There are many more examples but basically, autistic masking is when an autistic person pretends to be “non-autistic” or neurotypical. This is accomplished by observing, analyzing, and reciprocating “social normalcy” in a calculated manner.

I am thankful for all the love, care, and support in my life from family and friends. I am also thankful the few family members who consistently mock my inability to pay rent and threaten me with homelessness whenever their lack of empathy is called out. I mean that. It makes social relationships clearer when family reveals themselves because then I don’t have to wonder whether or not they actually care about me as a human being beyond familial roles.

This is how I sleep.

I don’t know who else this might work for, but I highly recommend sleeping with a break in the middle for maximum rest. I go to sleep for about 4-5 hours, stay awake for 1-3 hours, then go back to sleep for another 3-4 hours. I always feel the most rested when I sleep with a break in the middle.

I always wake up in the middle of sleep, wide-awake, for no apparent reason. And I never feel fully rested when I do sleep without a break. I’ve tried sleep aid prescriptions but they make me lethargic the next day or they don’t work at all. Sleeping with a conscious break has been the one remedy that does work.

School is not necessary for everyone.

I use to believe that I was stupid and worthless for not being able to pass advanced math classes, but not anymore! This past year, I found out I have dyscalculia. This is similar to dyslexia with letters, except the challenges with dyscalculia consist of manipulating numbers and symbols and performing arithmetic in a timely and arbitrated manner.

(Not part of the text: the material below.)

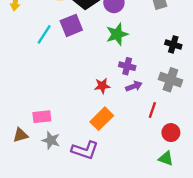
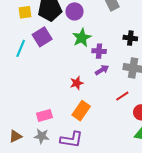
purple cross: (127, 66) -> (99, 51), moved
purple arrow: (134, 86) -> (102, 70), moved
red line: (152, 110) -> (122, 96), turned 48
pink rectangle: (42, 117) -> (44, 115), moved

The irony in this is that I find advanced math fascinating, just not in a classroom setting.

A huge significance in this realization is that I have been working on a degree in electronic engineering for the past decade to help me get hired somewhere as an electronic repair technician. There’s a LOT of math in this degree and the thing is, I’m already self-taught in basic electronic repair. If I can do that, I can teach myself advanced electronic repair. I don’t need to prove that my skills are valuable to anyone but myself.

Digital communication is isolating

Digital socializing with loved ones is useful and an effective deterrent against spreading COVID. With that said, we need to collectively understand that for many of us, relying solely on digital representations of our loved ones is not a viable alternative to physical human contact.

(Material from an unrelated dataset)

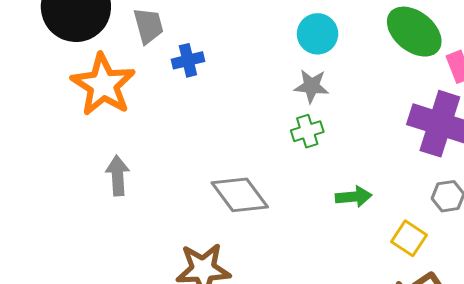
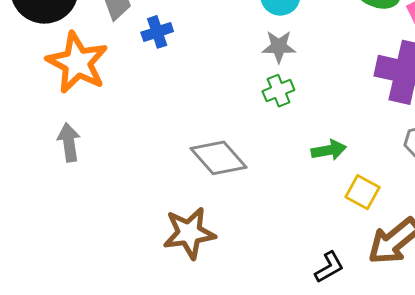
gray arrow: (118, 176) -> (69, 142), moved
yellow square: (409, 238) -> (363, 192), moved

Before anyone comments with a rebuttal or reports me, I’m not stating that people should ignore precautionary measures for COVID. I’m stating that social isolation is not the end-all solution for it and that being subjected to digital communication can be a contributor to isolation itself.

Personally, I was diagnosed with CPTSD back in January and before that, I was unable to be around people. Now that I am in the healing stage, I require physical contact with loved ones nearly everyday or my mental health will decline again. I refuse to let that happen. Digital communication does not satisfy my needs because it requires a massive amount of mental energy to imagine who people are beyond pixels and digital sound.

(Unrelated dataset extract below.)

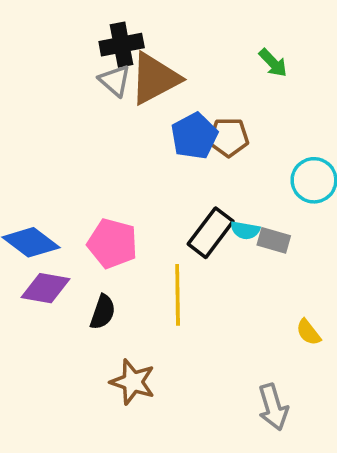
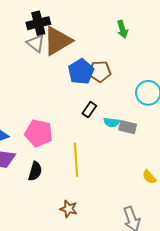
green arrow: (273, 63) -> (122, 29), turned 30
black rectangle: (211, 233) -> (89, 110), moved, size x0.6
brown star: (133, 382) -> (69, 209), moved, size x0.7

I understand the COVID pandemic is a deadly one, but we cannot ignore the existing isolation pandemic that has massively caused suicidal deaths. Mental health is a part of physical health and cannot be separated just because it’s convenient.

All genders experience emotion.

When a man says that a woman is too emotional as an insult, it seems like that man is projecting that he is unable to process his own emotions. If he did process his own emotions, then he would understand that emotional expression is a normal part of processing emotions.

Giving the stoic impression of emotional strength is not the same as actually having it. Furthermore, this social norm of suppressing emotions seems to have resulted in men calling other men “women” as an insult whenever a man expresses emotion.

We need to stop subjecting ourselves to emotional apathy disguised as strength, because we’re only hurting ourselves. If we were to divide our strength into two equal parts, half of our strength comes from facing the world, and the other half comes from facing ourselves.